Capillaries is a data processing framework that:
- addresses scalability issues and manages intermediate data storage, enabling users to focus on data transforms and quality control;
- bridges the gap between distributed, scalable data processing/integration solutions and the necessity to produce enriched, customer-ready, production-quality, human-curated data within SLA time limits.

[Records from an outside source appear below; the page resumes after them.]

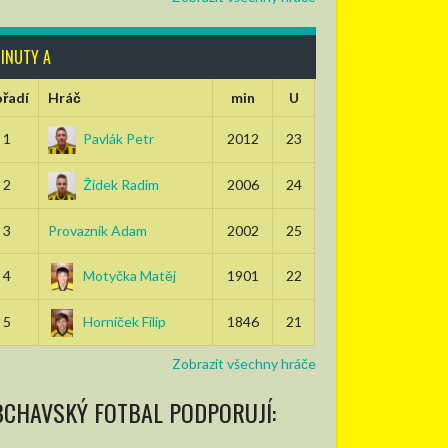
INUTY A
řadí
Hráč
min
U
1
Pavlák Petr
2012
23
2
Žídek Radim
2006
24
3
Provazník Adam
2002
25
4
Motyčka Matěj
1901
22
5
Horníček Filip
1846
21
Zobrazit všechny hráče
BCHAVSKÝ FOTBAL PODPORUJÍ: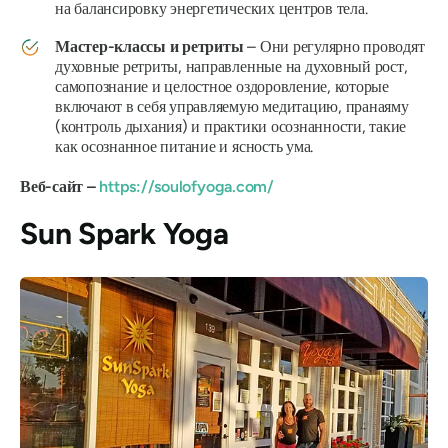
на балансировку энергетических центров тела.
Мастер-классы и ретриты
– Они регулярно проводят
духовные ретриты, направленные на духовный рост,
самопознание и целостное оздоровление, которые
включают в себя управляемую медитацию, пранаяму
(контроль дыхания) и практики осознанности, такие
как осознанное питание и ясность ума.
Веб-сайт –
https://soulofyoga.com/
Sun Spark Yoga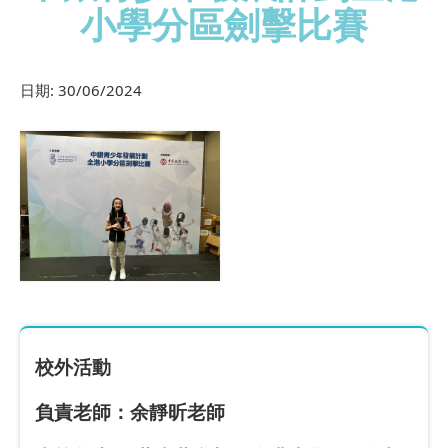
小學分區劍擊比賽
日期:
30/06/2024
校外活動
負責老師：余靜昕老師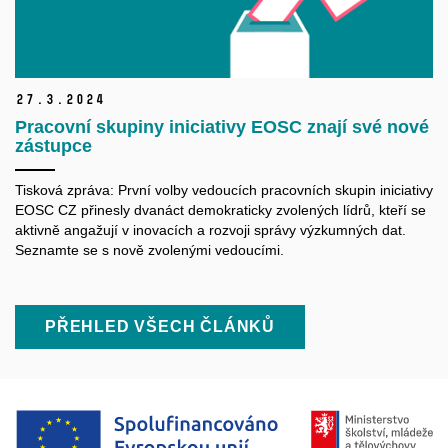
27.
3.
2024
Pracovní skupiny iniciativy EOSC znají své nové
zástupce
Tisková zpráva: První volby vedoucích pracovních skupin iniciativy
EOSC CZ přinesly dvanáct demokraticky zvolených lídrů, kteří se
aktivně angažují v inovacích a rozvoji správy výzkumných dat.
Seznamte se s nově zvolenými vedoucími.
PŘEHLED VŠECH ČLÁNKŮ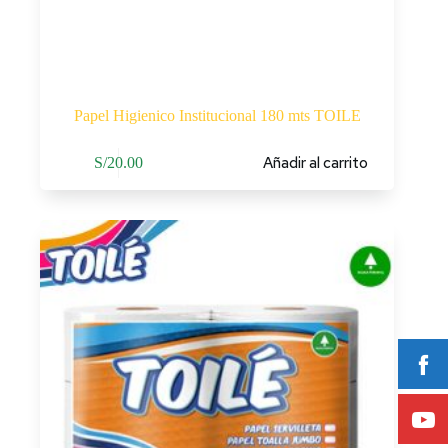
Papel Higienico Institucional 180 mts TOILE
Añadir al carrito
S/
20.00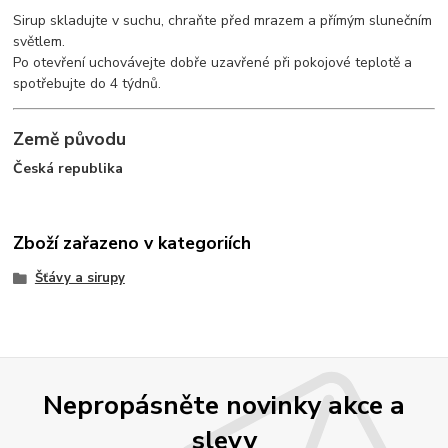
Sirup skladujte v suchu, chraňte před mrazem a přímým slunečním
světlem.
Po otevření uchovávejte dobře uzavřené při pokojové teplotě a
spotřebujte do 4 týdnů.
Země původu
Česká republika
Zboží zařazeno v kategoriích
Šťávy a sirupy
Nepropásněte novinky akce a
slevy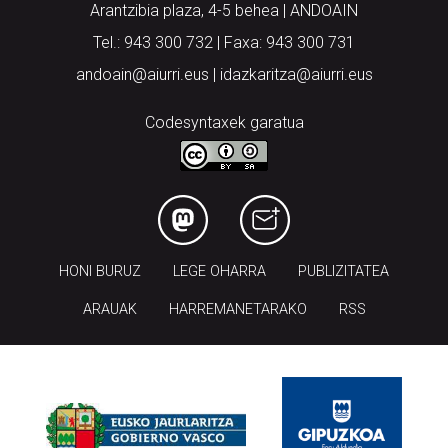
Arantzibia plaza, 4-5 behea | ANDOAIN
Tel.: 943 300 732 | Faxa: 943 300 731
andoain@aiurri.eus | idazkaritza@aiurri.eus
Codesyntaxek garatua
HONI BURUZ
LEGE OHARRA
PUBLIZITATEA
ARAUAK
HARREMANETARAKO
RSS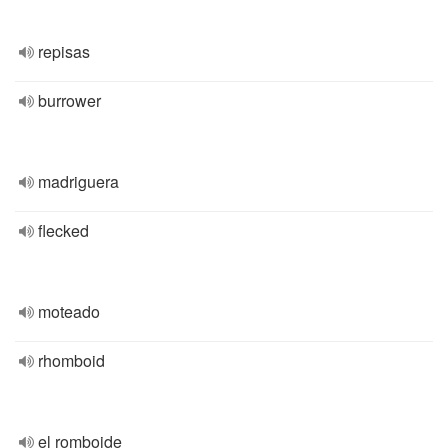
repisas
burrower
madriguera
flecked
moteado
rhomboid
el romboide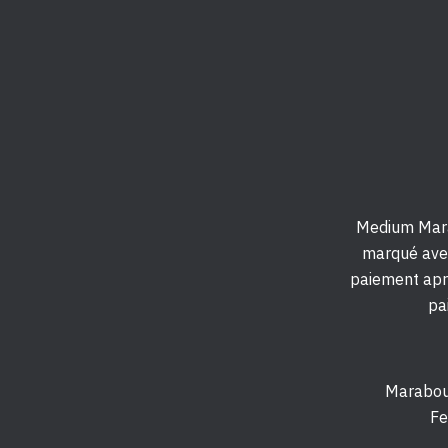
Medium Mara
marqué avec
paiement apr
pa
Marabout
Fe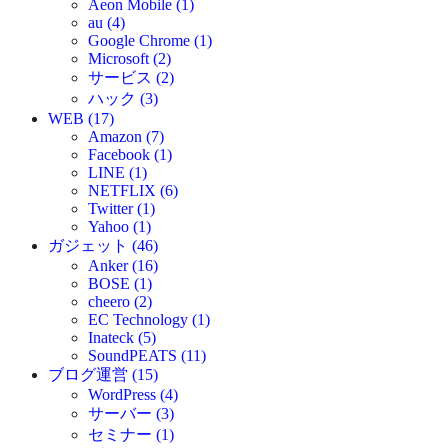
Aeon Mobile (1)
au (4)
Google Chrome (1)
Microsoft (2)
サービス (2)
ハック (3)
WEB (17)
Amazon (7)
Facebook (1)
LINE (1)
NETFLIX (6)
Twitter (1)
Yahoo (1)
ガジェット (46)
Anker (16)
BOSE (1)
cheero (2)
EC Technology (1)
Inateck (5)
SoundPEATS (11)
ブログ運営 (15)
WordPress (4)
サーバー (3)
セミナー (1)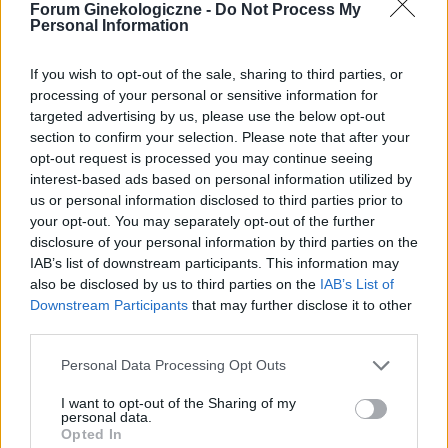
Forum Ginekologiczne -
Do Not Process My
wiem czy to wina maszynki...
Personal Information
Forum:
Dla nastolatek
If you wish to opt-out of the sale, sharing to third parties, or
processing of your personal or sensitive information for
targeted advertising by us, please use the below opt-out
section to confirm your selection. Please note that after your
tosiapolak
opt-out request is processed you may continue seeing
interest-based ads based on personal information utilized by
Wypadanie włosów po odstawieniu
us or personal information disclosed to third parties prior to
antykoncepcji dwuskładnikowe
your opt-out. You may separately opt-out of the further
disclosure of your personal information by third parties on the
Cześć, Odstawiłam tabletki antykoncepcyjne 3
IAB’s list of downstream participants. This information may
miesiace temu, cykle powróciły regularne,
also be disclosed by us to third parties on the
IAB’s List of
hormony sa prawidłowe. Jednakze zauważyłam
Downstream Participants
that may further disclose it to other
Forum:
Ginekologia - forum dla rodziny i
zwiększone wypadanie włosów oraz pieczenie
third parties.
pacjentki
skory glowy przy dotyku. Kiedy u Was po
odstawieniu antykoncepcji ustabilizowało sie i
Personal Data Processing Opt Outs
zmniejszyło wypadanie włosów? Też miałyście
takie problemy?
I want to opt-out of the Sharing of my
POWIĄZANE
personal data.
Opted In
Tematy
przezierność karkowa
spirala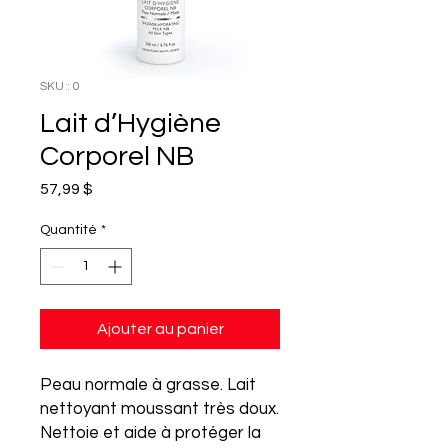
SKU : 0
Lait d’Hygiène
Corporel NB
Prix
57,99 $
Quantité
*
Ajouter au panier
Peau normale à grasse. Lait
nettoyant moussant très doux.
Nettoie et aide à protéger la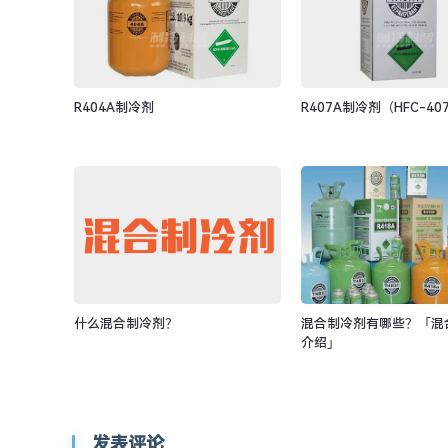
R404A制冷剂
R407A制冷剂（HFC-40
什么混合制冷剂？
混合制冷剂有哪些？「混
介绍」
发表评论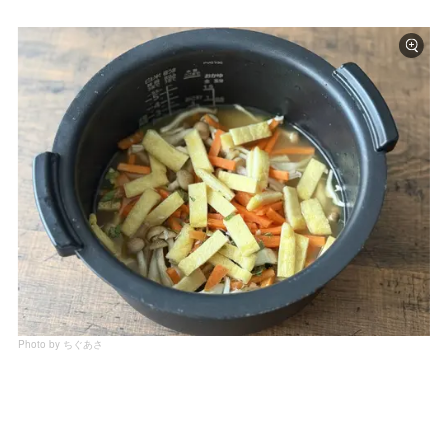
Photo by ちぐあさ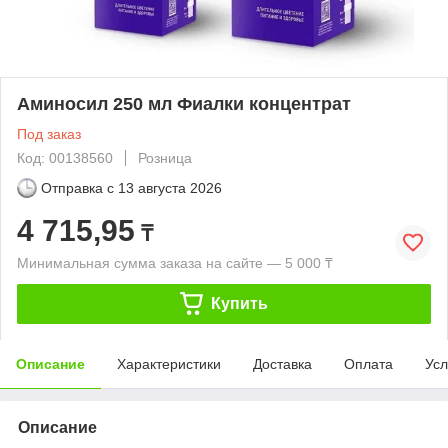
Аминосил 250 мл Фиалки концентрат
Под заказ
Код: 00138560
Розница
Отправка с
13 августа 2026
4 715,95
₸
Минимальная сумма заказа на сайте — 5 000 ₸
Купить
Описание
Характеристики
Доставка
Оплата
Усл
Описание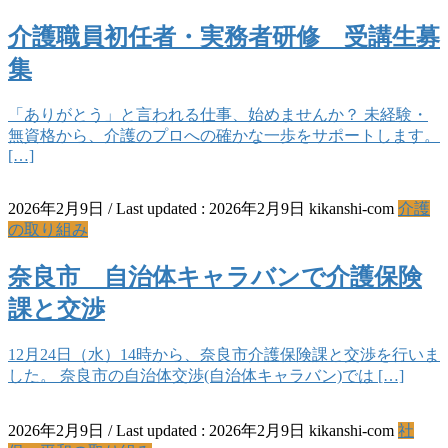
介護職員初任者・実務者研修 受講生募
集
「ありがとう」と言われる仕事、始めませんか？ 未経験・
無資格から、介護のプロへの確かな一歩をサポートします。
[…]
2026年2月9日
/ Last updated :
2026年2月9日
kikanshi-com
介護
の取り組み
奈良市 自治体キャラバンで介護保険
課と交渉
12月24日（水）14時から、奈良市介護保険課と交渉を行いま
した。 奈良市の自治体交渉(自治体キャラバン)では […]
2026年2月9日
/ Last updated :
2026年2月9日
kikanshi-com
社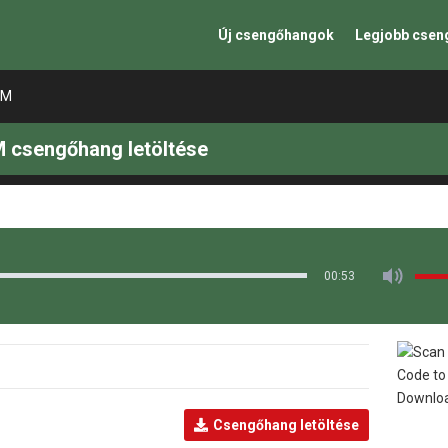
Új csengőhangok
Legjobb cse
EM
 csengőhang letöltése
00:53
Csengőhang letöltése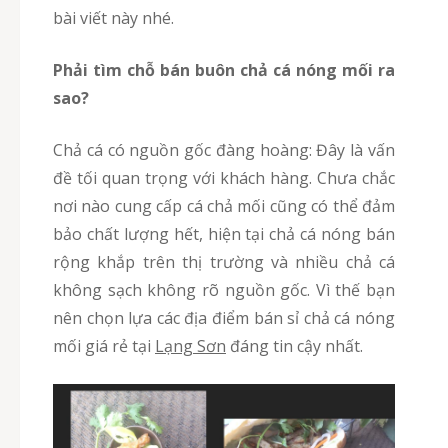
bài viết này nhé.
Phải tìm chỗ bán buôn chả cá nóng mối ra
sao?
chả cá có nguồn gốc đàng hoàng: Đây là vấn
đề tối quan trọng với khách hàng. Chưa chắc
nơi nào cung cấp cá chả mối cũng có thể đảm
bảo chất lượng hết, hiện tại chả cá nóng bán
rộng khắp trên thị trường và nhiều chả cá
không sạch không rõ nguồn gốc. Vì thế bạn
nên chọn lựa các địa điểm bán sỉ chả cá nóng
mối giá rẻ tại
Lạng Sơn
đáng tin cậy nhất.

This is a GitHub readme. More details and a blog at https://capillaries.io.

## Why Capillaries?
![Capillaries: before and after](doc/beforeafter.png)

| | BEFORE | AFTER |
| ----------- | ------ |------ |
| Cloud-friendly | Depends | Can be deployed to the cloud within minutes; Docker-ready |
| Data aggregation | SQL joins | Capillaries [lookups](doc/glossary.md#lookup) in Cassandra + [Go expressions](doc/glossary.md#go-expressions) (scalability, parallel execution) |
| Data filtering | SQL queries, custom code | [Go expressions](doc/glossary.md#go-expressions) (scalability, maintainability) |
| Data transform | SQL expressions, custom code | [Go expressions](doc/glossary.md#go-expressions), Python [formulas](doc/glossary.md#py_calc-processor) (parallel execution, maintainability) |
| Intermediate data storage | Files, relational databases | on-the-fly-created Cassandra [keyspaces](doc/glossary.md#keyspace) and [tables](doc/glossary.md#table) (scalability, maintainability) |
| Workflow execution | Shell scripts, custom code, workflow frameworks | RabbitMQ as scheduler, workflow status stored in Cassandra (parallel execution, fault tolerance, incremental computing) |
| Workflow monitoring and interaction | Custom solutions | Capillaries [UI](ui/README.md), [Toolbelt](doc/glossary.md#toolbelt) utility, [API](doc/api.md), [Web API](doc/glossary.md#webapi) (transparency, operator validation support) |
| Workflow management | Shell scripts, custom code | Capillaries configuration: [script file](doc/glossary.md#script) with [DAG](doc/glossary.md#dag), Python [formulas](doc/glossary.md#py_calc-processor) |

## Getting started

On Mac, WSL or Linux, run in bash shell:

```
git clone https://github.com/capillariesio/capillaries.git
cd capillaries
./copy_demo_data.sh
docker compose -p "test_capillaries_containers" up
```

Navigate to `http://localhost:8080` to see [Capillaries UI](./doc/glossary.md#capillaries-ui), wait until it shows the `Keyspaces` screen with no errors. It may take a while - all docker containers must start and Cassandra must be fully initialized. Now Capillaries is ready to process sample demo input data according to the sample demo scripts (all copied by copy_demo_data.sh above).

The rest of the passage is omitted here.